# 1973 AHSME Problems/Problem 26

## Problem

The number of terms in an A.P. (Arithmetic Progression) is even. The sum of the odd and even-numbered terms are 24 and 30, respectively. If the last term exceeds the first by 10.5, the number of terms in the A.P. is $\textbf{(A)}\ 20 \qquad \textbf{(B)}\ 18 \qquad \textbf{(C)}\ 12 \qquad \textbf{(D)}\ 10 \qquad \textbf{(E)}\ 8$

## Solution

Let $a$ be the first term, $n$ be the number of terms, and $d$ be the common difference. That means the last term is $a+r(n-1)$.
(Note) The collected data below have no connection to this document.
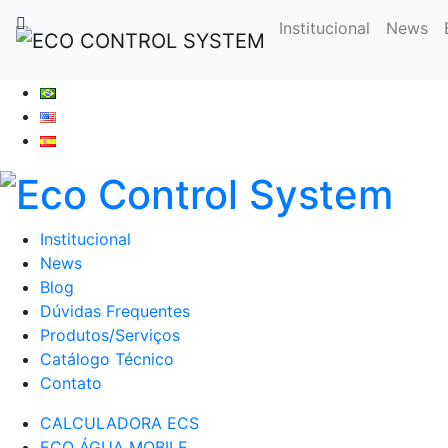
Pular
Institucional
News
para
o
conteúdo
Institucional
News
Blog
Dúvidas Frequentes
Produtos/Serviços
Catálogo Técnico
Contato
CALCULADORA ECS
ECO ÁGUA MOBILE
We can write an equation on the difference between the last and first term based on the conditions. $$a+r(n-1)-a =10.5$$ $$rn-r=10.5$$ Also, half of the terms add up to $24$ while the other half of the terms add up to $30$, so $$24 + r\frac{n}{2} = 30$$ $$nr = 12$$ Substituting the value back to a previous equation, $$12-r=10.5$$ $$r=1.5$$ Substituting to a previous equation again, $$1.5n-1.5=10.5$$ $$n=8$$ Thus, there are $\boxed{\textbf{(E)}\ 8}$ terms in the arithmetic sequence.